Mike Tanev has an interest in multiple professional sports, but only one — professional hockey — is active during the current pandemic lockdown. The father of two NHLers would like the Ontario government to give harness racing, his other pro sports interest, a closer look.
The province of Ontario began to shutdown in December, around when the government put a halt to thoroughbred racing at the end of the meeting at Woodbine Racetrack. Woodbine Mohawk Park powered through December, but went into hiatus once a full-provincial lockdown began on Boxing Day. Despite the lockdown, the Ontario government granted the National Hockey League (NHL) permission to continue play with its thorough COVID-19 prevention protocols, which postponed several games through the season already with players put onto a COVID-19 protocol list.
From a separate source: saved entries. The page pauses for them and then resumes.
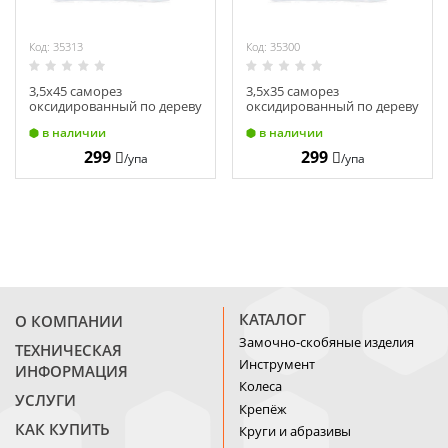
Код: 35313
Код: 35300
3,5х45 саморез
3,5х35 саморез
оксидированный по дереву
оксидированный по дереву
(редкий шаг), ПАКЕТ, 1кг
(редкий шаг), ПАКЕТ, 1кг
в наличии
в наличии
299
299
/упа
/упа
КАТАЛОГ
О КОМПАНИИ
Замочно-скобяные изделия
ТЕХНИЧЕСКАЯ
Инструмент
ИНФОРМАЦИЯ
Колеса
УСЛУГИ
Крепёж
КАК КУПИТЬ
Круги и абразивы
“We don’t have to whack the Ontario government over the head with the NHL,” Tanev said to Toronto Sun. “The province has allowed the NHL to play because the NHL has strict protocols in place, like player testing on a daily basis, which the teams are paying for. If horse racing followed the exact same protocols that the NHL is doing then there should be no reason that horse racing should be allowed.”
Part of the reason why the NHL has been granted an allowance to play comes from the teams’ continued negotiations with each province’s health ministry. Current NHL protocols have players undergo daily self-administered temperature checks within two hours of entering their club’s facilities, and daily testing of players paid for in full by the clubs.
“I just don’t want to hear, ‘They’re playing, so we should be able to race,’” Tanev also said. “If we’re going to pay (for testing) out of our own money, the government has absolutely no reason to say no. And Woodbine Entertainment has absolutely no reason to say no to conducting testing because it would not be coming out of their bottom line.”
Jim Lawson, CEO of Woodbine Entertainment Group (WEG), has said to Trot Insider that WEG is prepared to start testing drivers and essential personnel at its racetracks three to four times a week. Tanev also said that other owners have discussed apportioning a percentage of purse earnings to help pay for testing.